Senior Advocate Srijan Sinha appeared on behalf of the petitioners while Senior Advocate Aspi Chinnoy appeared for the Bank’s Administrator and Senior Advocate Ravi Kadam for the RBI.
In this case, the write-down of AT-1 bonds affected the legal rights of a class of citizens and thus was amenable to writ jurisdiction as per the petitioners. It was also submitted that one of the petitioners i.e., the Yes Bank AT-1 Bondholders Association approached the Supreme Court with a writ petition and it had declined to entertain the same and directed the petitioner to approach the concerned High Court under Article 226.

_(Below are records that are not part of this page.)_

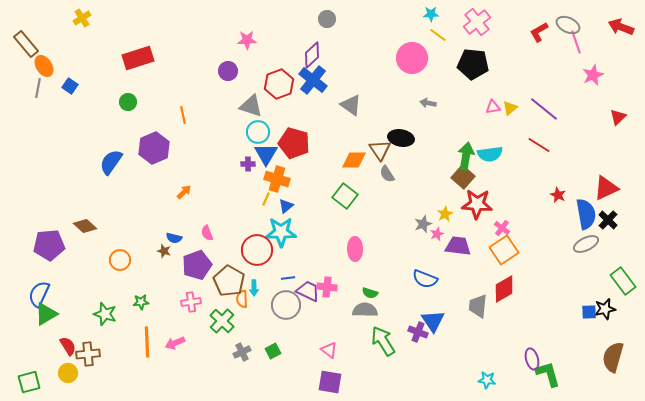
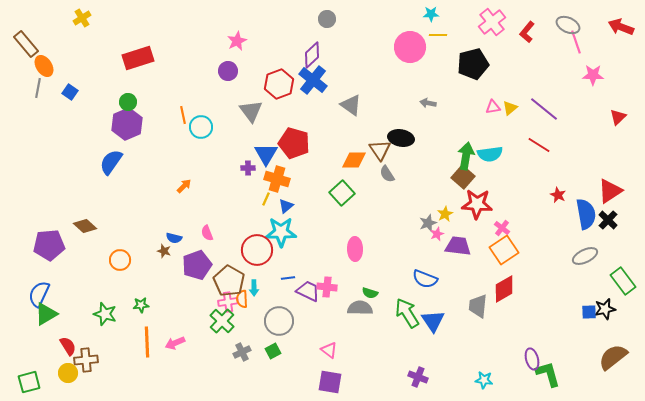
pink cross at (477, 22): moved 15 px right
red L-shape at (539, 32): moved 12 px left; rotated 20 degrees counterclockwise
yellow line at (438, 35): rotated 36 degrees counterclockwise
pink star at (247, 40): moved 10 px left, 1 px down; rotated 24 degrees counterclockwise
pink circle at (412, 58): moved 2 px left, 11 px up
black pentagon at (473, 64): rotated 20 degrees counterclockwise
pink star at (593, 75): rotated 25 degrees clockwise
blue square at (70, 86): moved 6 px down
gray triangle at (251, 106): moved 5 px down; rotated 35 degrees clockwise
cyan circle at (258, 132): moved 57 px left, 5 px up
purple hexagon at (154, 148): moved 27 px left, 24 px up
purple cross at (248, 164): moved 4 px down
red triangle at (606, 188): moved 4 px right, 3 px down; rotated 8 degrees counterclockwise
orange arrow at (184, 192): moved 6 px up
green square at (345, 196): moved 3 px left, 3 px up; rotated 10 degrees clockwise
gray star at (423, 224): moved 5 px right, 1 px up
gray ellipse at (586, 244): moved 1 px left, 12 px down
green star at (141, 302): moved 3 px down
pink cross at (191, 302): moved 37 px right
gray circle at (286, 305): moved 7 px left, 16 px down
gray semicircle at (365, 310): moved 5 px left, 2 px up
purple cross at (418, 332): moved 45 px down
green arrow at (383, 341): moved 24 px right, 28 px up
brown cross at (88, 354): moved 2 px left, 6 px down
brown semicircle at (613, 357): rotated 36 degrees clockwise
cyan star at (487, 380): moved 3 px left
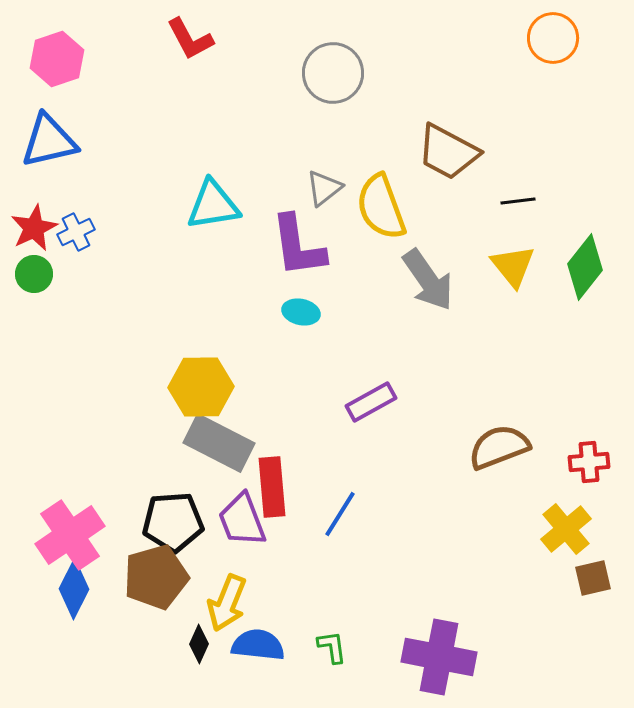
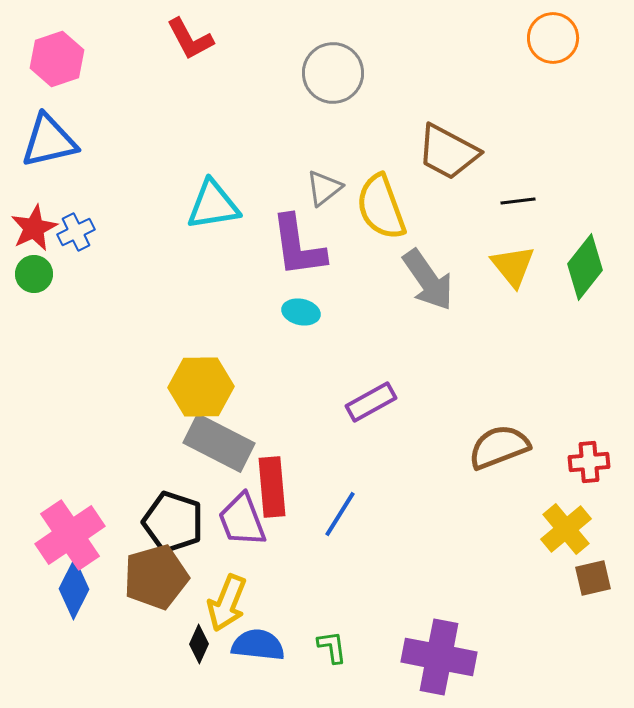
black pentagon: rotated 22 degrees clockwise
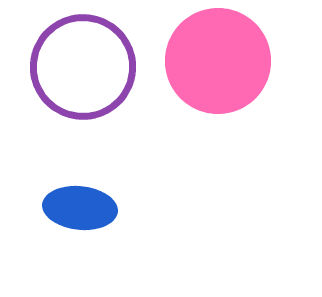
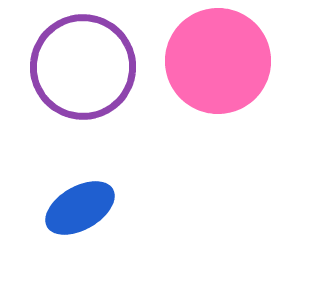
blue ellipse: rotated 36 degrees counterclockwise
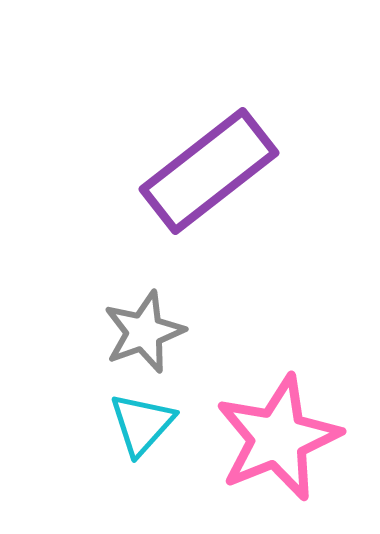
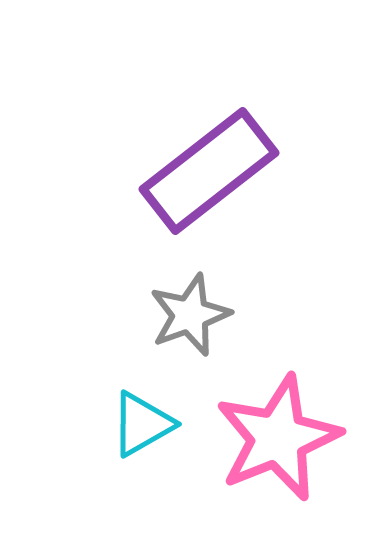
gray star: moved 46 px right, 17 px up
cyan triangle: rotated 18 degrees clockwise
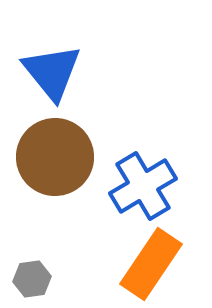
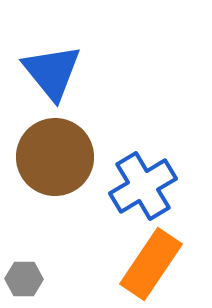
gray hexagon: moved 8 px left; rotated 9 degrees clockwise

The counsel for the petitioners submitted that the Master Circular issued by the Reserve Bank of India had statutory force. The RBI under section 35A of the Banking Regulation Act, 1949 is empowered to issue directions as it may deem fit and the banking companies shall be bound to comply with such directions. The matter was therefore before the High Court.
The High Court after hearing the contentions of parties noted, “The draft scheme invited suggestions and comments up to March 9, 2020. In light of the extremely short time frame given by the Reserve Bank to file suggestions and objections to the Draft Scheme, the petitioner as instructed by the bond holders filed a writ petition seeking further time to make representations.”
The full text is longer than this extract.